Esses grupos progressistas que se uniram para combater a iniciativa dos fiéis católicos têm o frequente costume de convocar e evocar a “sociedade civil organizada” para suas ações e protestos. Quando, porém, outros membros da sociedade civil organizam-se e manifestam-se contrariamente à sua vontade, o furor é ouvido a quilômetros e a tolerância é posta na gaveta das conveniências momentâneas. Insultos voaram contra a atitude dos católicos.

Em 5 de setembro, reuniram-se em Londrina o arcebispo de Curitiba (que é grão-chanceler da PUCPR), o arcebispo de Londrina, a reitoria e membros da diretoria da PUCPR – inclusive da Diretoria de Identidade – e os membros do DCE da universidade. Decidiu-se adiar o evento em aproximadamente um mês e inserir na organização um teólogo católico “para garantir o alinhamento com os princípios da Igreja e da Universidade”, segundo uma nota da universidade. O texto ainda pontua que “a reflexão acerca de tais temáticas [LGBT] torna-se inevitável no interior da Universidade Católica e será realizada sempre à luz do Evangelho e da Tradição da Igreja”.

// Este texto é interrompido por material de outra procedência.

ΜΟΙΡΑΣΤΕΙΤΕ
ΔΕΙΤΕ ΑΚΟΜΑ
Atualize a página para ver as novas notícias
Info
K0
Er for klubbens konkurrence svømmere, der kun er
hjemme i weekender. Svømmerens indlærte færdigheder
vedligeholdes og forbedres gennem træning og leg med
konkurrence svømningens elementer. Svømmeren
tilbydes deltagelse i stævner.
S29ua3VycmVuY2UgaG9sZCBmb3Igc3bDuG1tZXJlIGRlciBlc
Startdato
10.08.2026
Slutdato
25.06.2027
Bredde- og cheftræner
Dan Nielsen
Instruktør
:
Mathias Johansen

Eis o problema. Consideremos duas das palestrantes do evento, Débora Anhaia de Campos e Mel Campos. A primeira, médica em uma unidade de saúde do município, é uma notória militante do PSol e da descriminalização do aborto, e intensa opositora da Igreja Católica. A segunda palestrante é – e isso pode-se verificar na descrição do próprio evento LGBT – “trans, ativista e militante nas áreas da saúde e direitos humanos, atriz e produtora cultural”. Ambas opuseram-se publicamente, na Câmara Municipal de Londrina, à instituição do Dia do Nascituro (criado pela CNBB) no calendário oficial do município, vociferando palavras que constrangeriam o mais liberal dos leitores. Não bastasse a apresentação destes fatos, ambas são manifestas entusiastas da ideologia de gênero.

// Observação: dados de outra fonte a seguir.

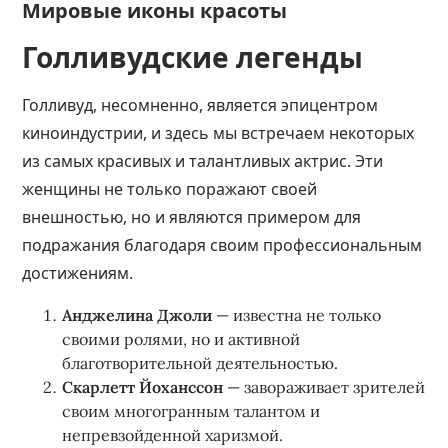
Мировые иконы красоты
Голливудские легенды
Голливуд, несомненно, является эпицентром
киноиндустрии, и здесь мы встречаем некоторых
из самых красивых и талантливых актрис. Эти
женщины не только поражают своей
внешностью, но и являются примером для
подражания благодаря своим профессиональным
достижениям.
Анджелина Джоли
— известна не только
своими ролями, но и активной
благотворительной деятельностью.
Скарлетт Йоханссон
— завораживает зрителей
своим многогранным талантом и
непревзойденной харизмой.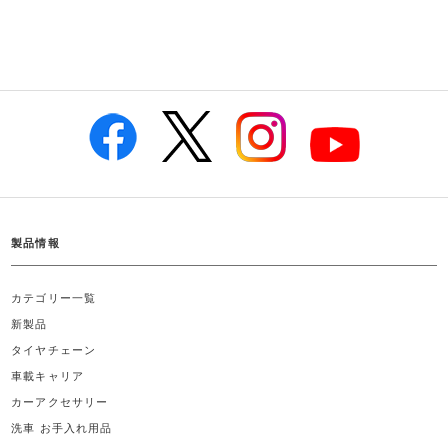
製品情報
カテゴリー一覧
新製品
タイヤチェーン
車載キャリア
カーアクセサリー
洗車 お手入れ用品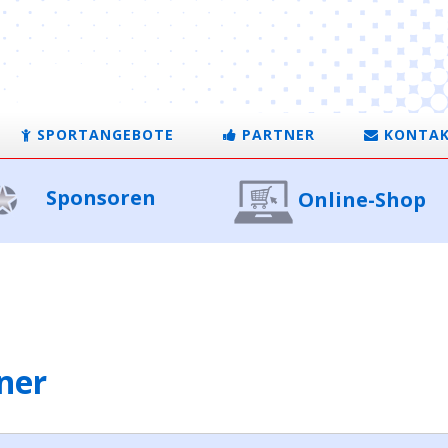
SPORTANGEBOTE
PARTNER
KONTA
Sponsoren
Online-Shop
ner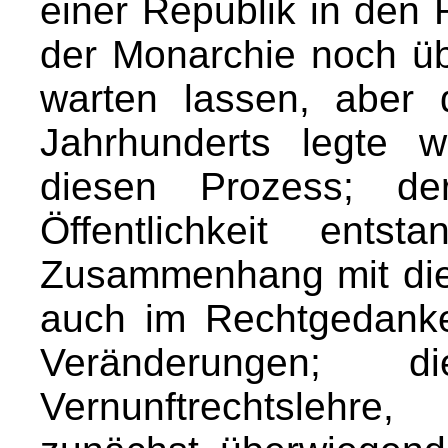
einer Republik in den
der Monarchie noch üb
warten lassen, aber 
Jahrhunderts legte w
diesen Prozess; der
Öffentlichkeit ents
Zusammenhang mit die
auch im Rechtgedanke
Veränderungen; 
Vernunftrechtslehre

A decisão do colegiado formado às pressas para resolver a questão colide contra um muro imenso, que na verdade é uma catedral. O estatuto da PUCPR, respectivamente em seus artigos 2.º e 5.º, estabelece que a universidade “se rege pelas disposições do Direito Canônico, pela Constituição Apostólica sobre as Universidades Católicas” (a Ex Corde Ecclesiae) e “inspira-se nos princípios da Igreja Católica”. Estes três esteios, amplos e profundos, devem necessariamente ser obedecidos à risca, quer concordem ou não.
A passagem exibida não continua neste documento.